¿Y si les confesara que me gusta la Coca-Cola? El secreto más mitificado da lugar a una bebida cuyo poder de seducción consiste en colmar todas las expectativas y no saturar ninguna. Si procediera de un “terroir” único y no se pudiera fabricar sin límites en cualquier parte, la Coca-Cola sería un producto tan cotizado y glamuroso como el más exclusivo.
“Yo no sé si es bueno o malo”, dice alguien durante una cena, “sé si me gusta o no”. Eso parece trazar una divisoria entre los que sientan cátedra y los que, simplemente, se lo pasan bien. Y uno quiere ser de los que se lo pasan bien. “Yo también”, reacciono. “Lo que pasa es que soy periodista y escribo artículos sobre lo que me gusta y lo que no”. El vino blanco me gusta bien frío y, si tiene burbujas, helado, mal que le sepa al sumiller. No me gusta el arroz “al dente” ni la carne tan poco hecha que casi muge. Los palillos chinos no hacen sino recordarme que me encantaría saber tocar la batería y me mosquea ya tanta alga y tanta florecita. Para colmo, me gusta la Coca-Cola. Y escribo sobre cosas así. La Coca-Cola, por cierto, tiene tema para rato.

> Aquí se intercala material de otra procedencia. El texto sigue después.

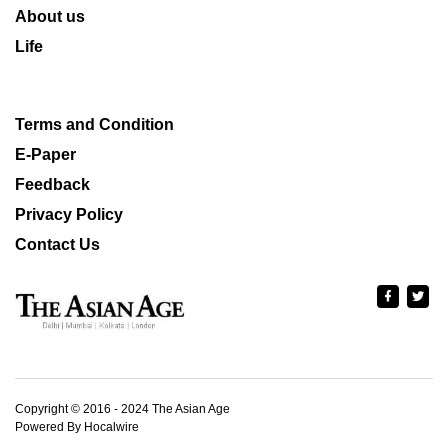
About us
Life
Terms and Condition
E-Paper
Feedback
Privacy Policy
Contact Us
Copyright © 2016 - 2024 The Asian Age
Powered By Hocalwire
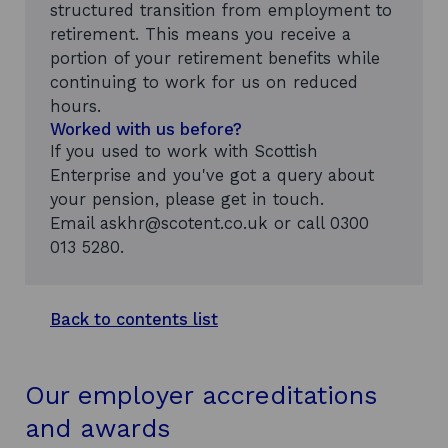
structured transition from employment to
retirement. This means you receive a
portion of your retirement benefits while
continuing to work for us on reduced
hours.
Worked with us before?
If you used to work with Scottish
Enterprise and you've got a query about
your pension, please get in touch.
Email askhr@scotent.co.uk
or call 0300
013 5280.
Back to contents list
Our employer accreditations
and awards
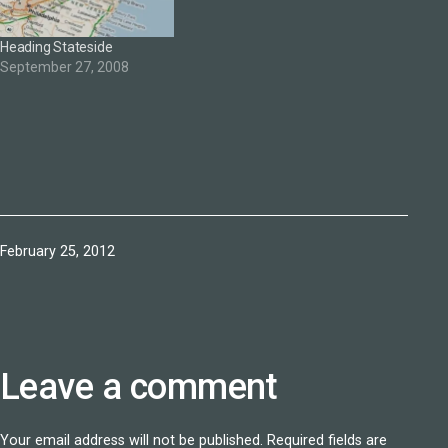
video which offers an
intriguing vision of the
Heading Stateside
future event—here's a…
September 27, 2008
Published
February 25, 2012
Leave a comment
Your email address will not be published.
Required fields are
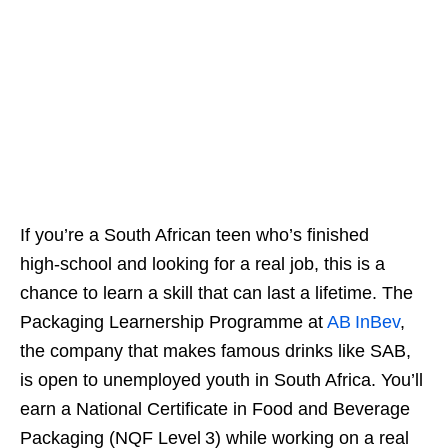
If you’re a South African teen who’s finished
high‑school and looking for a real job, this is a
chance to learn a skill that can last a lifetime. The
Packaging Learnership Programme at
AB InBev
,
the company that makes famous drinks like SAB,
is open to unemployed youth in South Africa. You’ll
earn a National Certificate in Food and Beverage
Packaging (NQF Level 3) while working on a real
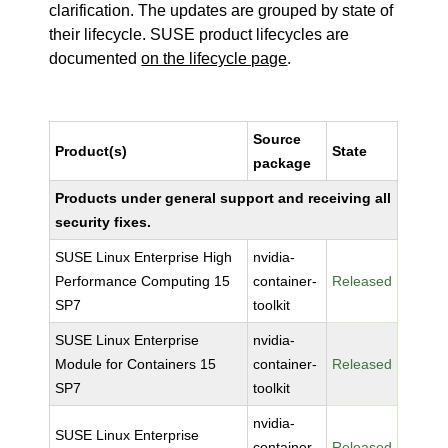
clarification. The updates are grouped by state of
their lifecycle. SUSE product lifecycles are
documented
on the lifecycle page
.
Source
Product(s)
State
package
Products under general support and receiving all
security fixes.
SUSE Linux Enterprise High
nvidia-
Performance Computing 15
container-
Released
SP7
toolkit
SUSE Linux Enterprise
nvidia-
Module for Containers 15
container-
Released
SP7
toolkit
nvidia-
SUSE Linux Enterprise
container-
Released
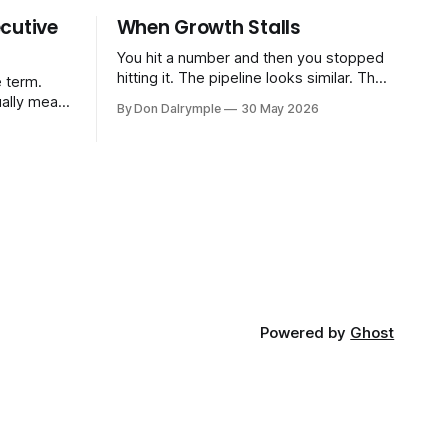
cutive
When Growth Stalls
You hit a number and then you stopped
hitting it. The pipeline looks similar. The
 term.
team hasn't changed much. You're doing
ually means
By Don Dalrymple
30 May 2026
the same things that worked before. But
the results aren't there — and you can't
CRO — who
quite put your finger on why. This
-time or
s. Not a
ort and
ive
Powered by
Ghost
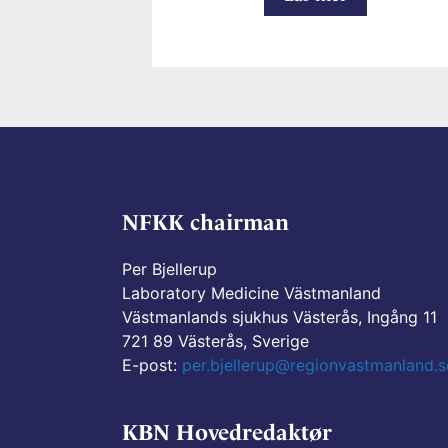
Internal
Preanalytica
working
group
page
NFKK chairman
Per Bjellerup
Laboratory Medicine Västmanland
Västmanlands sjukhus Västerås, Ingång 11
721 89 Västerås, Sverige
E-post:
per.bjellerup@regionvastmanland.s
KBN Hovedredaktør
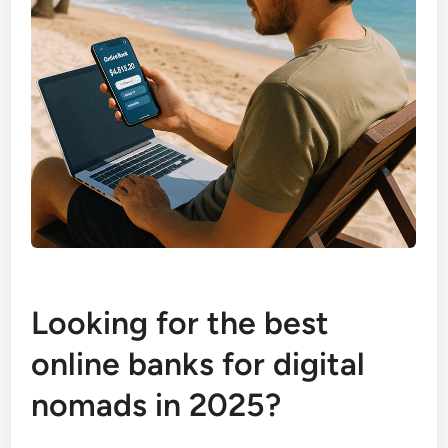
Looking for the best
online banks for digital
nomads in 2025?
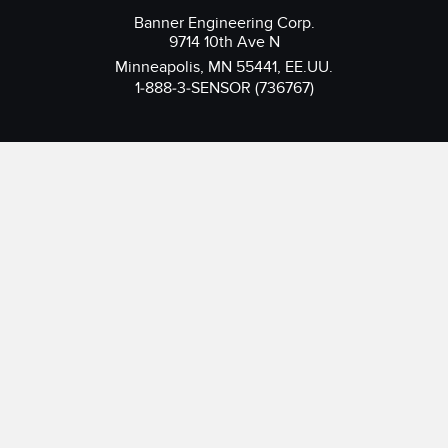
Banner Engineering Corp.
9714 10th Ave N
Minneapolis, MN 55441, EE.UU.
1-888-3-SENSOR (736767)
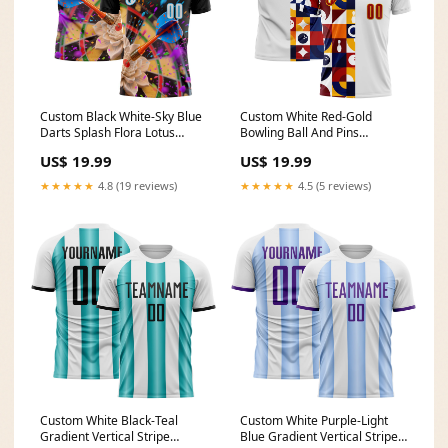
Custom Black White-Sky Blue
Custom White Red-Gold
Darts Splash Flora Lotus
Bowling Ball And Pins
Dartboard Performance Polo
Geometric Performance Polo
US$ 19.99
US$ 19.99
Shirt Ocean Digital Camo
Shirt Chicano
★★★★★
4.8 (19 reviews)
★★★★★
4.5 (5 reviews)
Custom White Black-Teal
Custom White Purple-Light
Gradient Vertical Stripe
Blue Gradient Vertical Stripe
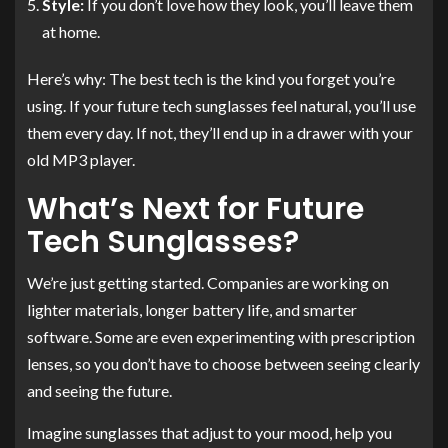
Style:
If you don’t love how they look, you’ll leave them
at home.
Here’s why: The best tech is the kind you forget you’re
using. If your future tech sunglasses feel natural, you’ll use
them every day. If not, they’ll end up in a drawer with your
old MP3 player.
What’s Next for Future
Tech Sunglasses?
We’re just getting started. Companies are working on
lighter materials, longer battery life, and smarter
software. Some are even experimenting with prescription
lenses, so you don’t have to choose between seeing clearly
and seeing the future.
Imagine sunglasses that adjust to your mood, help you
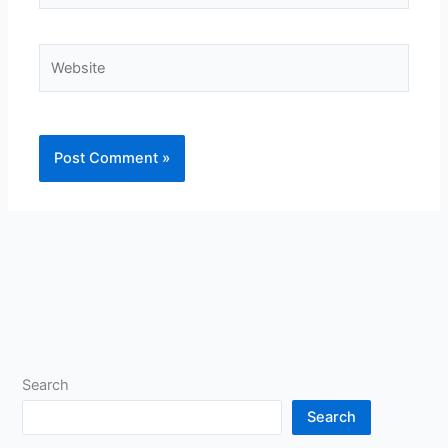
Website
Search
Search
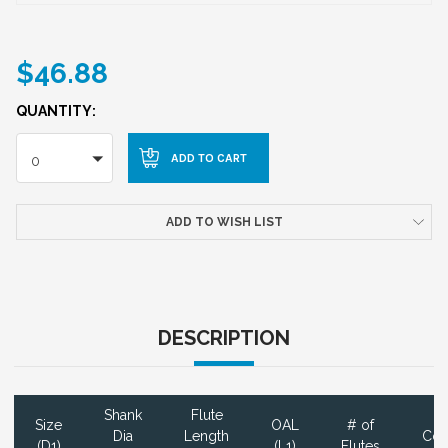
$46.88
QUANTITY:
0
ADD TO WISH LIST
DESCRIPTION
Shank
Flute
Size
OAL
# of
Dia
Length
Coa
(D1)
(L1)
Flutes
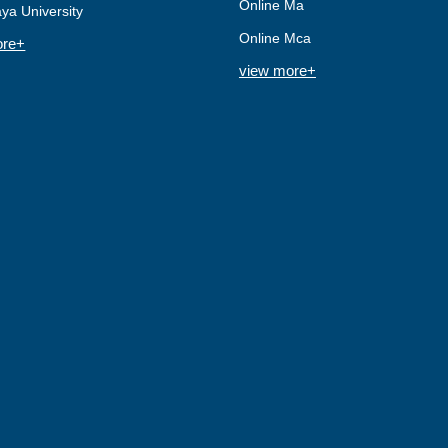
Online Ma
ya University
Online Mca
ore+
view more+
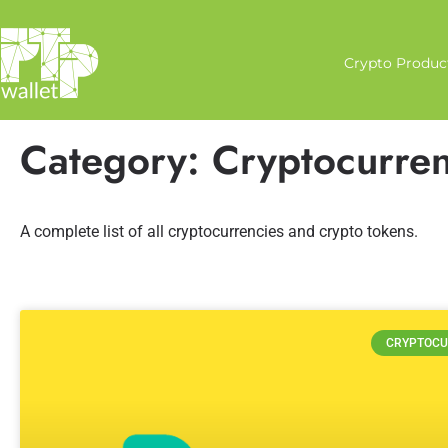
Crypto Produc
Category: Cryptocurren
A complete list of all cryptocurrencies and crypto tokens.
CRYPTOCU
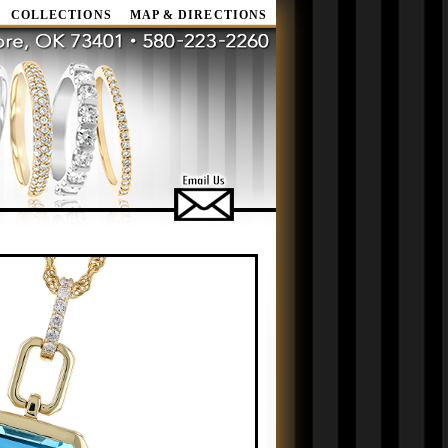
COLLECTIONS
MAP & DIRECTIONS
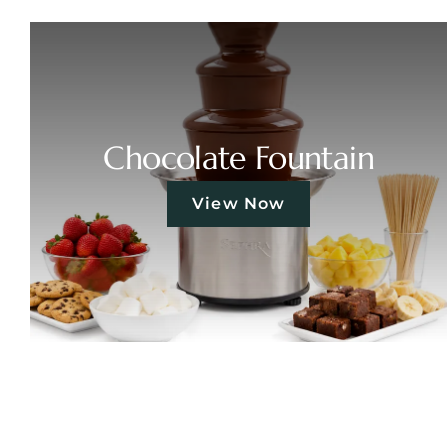
Chocolate Fountain
View Now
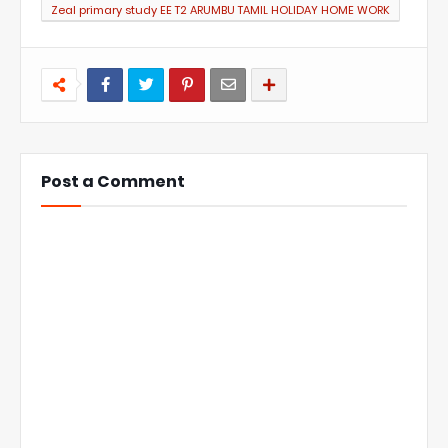
Zeal primary study EE T2 ARUMBU TAMIL HOLIDAY HOME WORK
Post a Comment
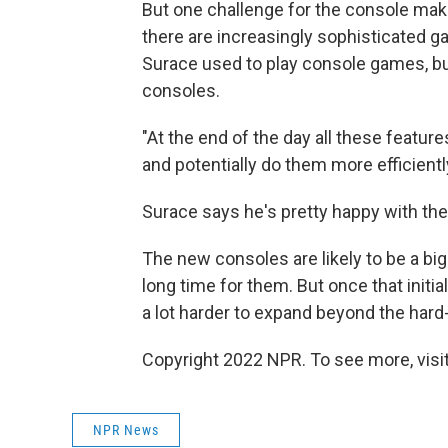
But one challenge for the console mak
there are increasingly sophisticated 
Surace used to play console games, but
consoles.
"At the end of the day all these feature
and potentially do them more efficiently
Surace says he's pretty happy with the
The new consoles are likely to be a bi
long time for them. But once that initia
a lot harder to expand beyond the hard
Copyright 2022 NPR. To see more, visit
NPR News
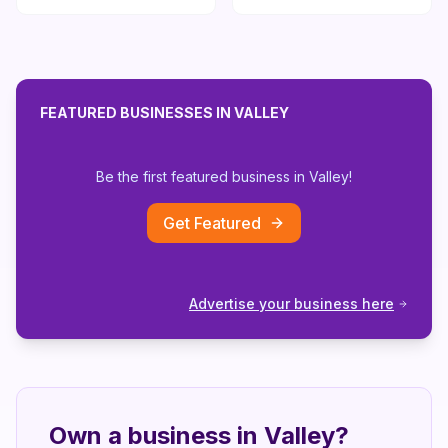
FEATURED BUSINESSES IN
VALLEY
Be the first featured business in
Valley
!
Get Featured
Advertise your business here
Own a business in
Valley
?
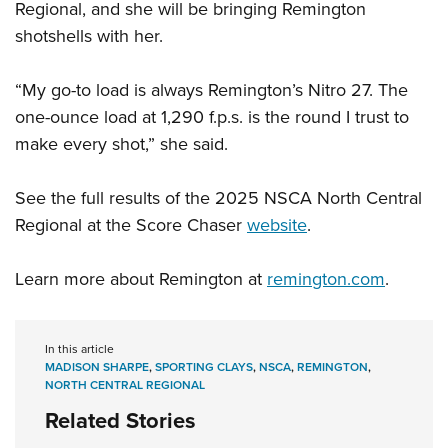
Regional, and she will be bringing Remington
shotshells with her.
“My go-to load is always Remington’s Nitro 27. The
one-ounce load at 1,290 f.p.s. is the round I trust to
make every shot,” she said.
See the full results of the 2025 NSCA North Central
Regional at the Score Chaser
website
.
Learn more about Remington at
remington.com
.
In this article
MADISON SHARPE
,
SPORTING CLAYS
,
NSCA
,
REMINGTON
,
NORTH CENTRAL REGIONAL
Related Stories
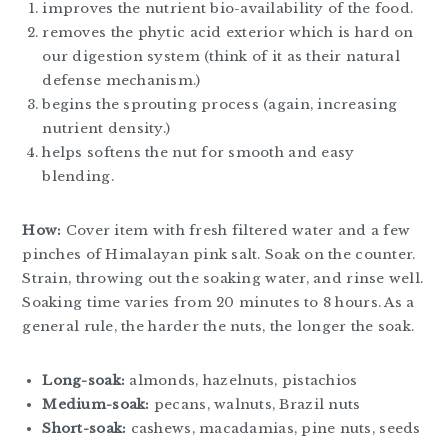
improves the nutrient bio-availability of the food.
removes the phytic acid exterior which is hard on
our digestion system (think of it as their natural
defense mechanism.)
begins the sprouting process (again, increasing
nutrient density.)
helps softens the nut for smooth and easy
blending.
How:
Cover item with fresh filtered water and a few
pinches of Himalayan pink salt. Soak on the counter.
Strain, throwing out the soaking water, and rinse well.
Soaking time varies from 20 minutes to 8 hours. As a
general rule, the harder the nuts, the longer the soak.
Long-soak:
almonds, hazelnuts, pistachios
Medium-soak:
pecans, walnuts, Brazil nuts
Short-soak:
cashews, macadamias, pine nuts, seeds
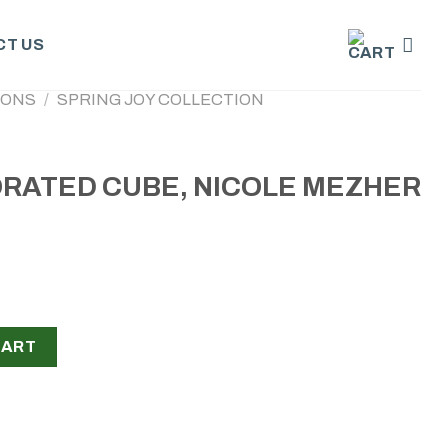
T US
IONS
/
SPRING JOY COLLECTION
RATED CUBE, NICOLE MEZHER
NICOLE MEZHER quantity
CART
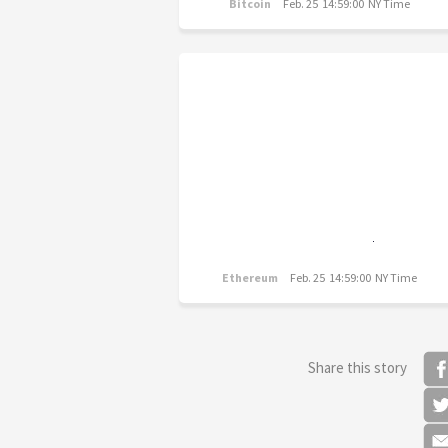
Bitcoin
Feb. 25 14:59:00 NY Time
Ethereum
Feb. 25 14:59:00 NY Time
Share this story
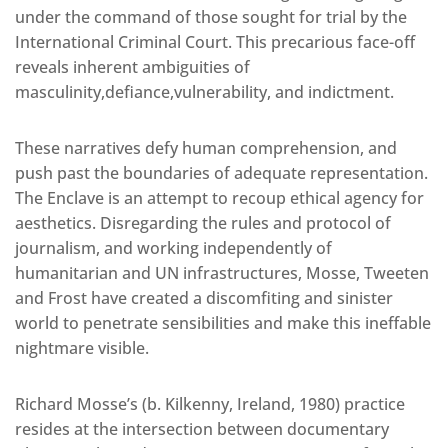
under the command of those sought for trial by the
International Criminal Court. This precarious face-off
reveals inherent ambiguities of
masculinity,defiance,vulnerability, and indictment.
These narratives defy human comprehension, and
push past the boundaries of adequate representation.
The Enclave is an attempt to recoup ethical agency for
aesthetics. Disregarding the rules and protocol of
journalism, and working independently of
humanitarian and UN infrastructures, Mosse, Tweeten
and Frost have created a discomfiting and sinister
world to penetrate sensibilities and make this ineffable
nightmare visible.
Richard Mosse’s (b. Kilkenny, Ireland, 1980) practice
resides at the intersection between documentary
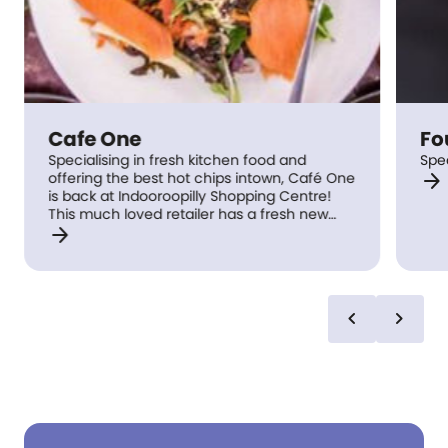
Cafe One
Fo
Specialising in fresh kitchen food and
Spe
arrow_forward
offering the best hot chips intown, Café One
is back at Indooroopilly Shopping Centre!
This much loved retailer has a fresh new
arrow_forward
look with Chef specials weekly.
chevron_left
chevron_right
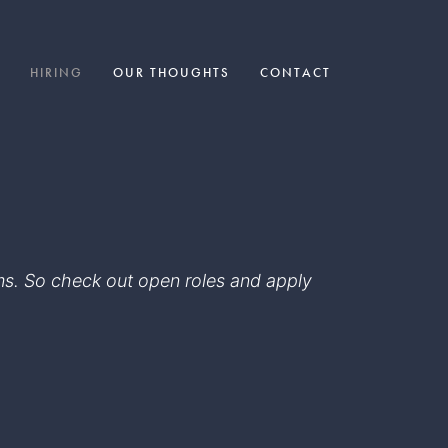
HIRING
OUR THOUGHTS
CONTACT
eams. So check out open roles and apply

Si el sabor de la Coca-Cola dependiera de un “terroir” y no de una fórmula que permite producirla sin límites en cualquier parte, los snobs se descubrirían ante ella. Pero depende de una receta: el secreto mejor guardado y más mitificado. Entre lo que se ha ido filtrando y lo que se puede detectar, sabemos que incluye vainilla, cítricos, muchísimas especias tostadas —canela, nuez moscada— y hasta un toquecillo de chile. No se trata de un vino, para bien o para mal, pero su complejísima armonía de notas dulces, ácidas, amargas, picantes, torrefactas o especiadas resulta tan estimulante como refrescante. Buena parte de su poder de fascinación está en que colma todas las expectativas y no satura ninguna: me gusta la Coca-Cola y no me canso de beberla. No sabe a nada en particular, sino a todo en general: a algo que no existía antes.
La receta: esa es la cuestión. En la coctelería —un revival que ojalá rescate esta forma de ver las cosas— o en las cocinas clásica y tradicional —ajenas a la obsesión de “preservar” el producto— una receta es la fórmula de un sabor diferente. Un negroni no sabe a ginebra+campari+vermut, sino a negroni. La salmorreta no se inventó pensando en respetar a la ñora, el tomate y el ajo, sino en que la suma de esos sabores diera lugar a uno nuevo: el de salmorreta. Juntándola con un caldo de pescado, aparece el sabor de arroz a banda, que también va más allá de la suma de los sabores precedentes. En cambio, un pescado a la plancha con una guarnición de esto y una salsa de lo otro —servidas con el debido respeto al producto, of course— mantiene incólumes los sabores de cada cosa, pero es más como un plato combinado que lo que se dice una receta. Algo, decididamente, con mucho menos recorrido que la fórmula de la Coca-Cola.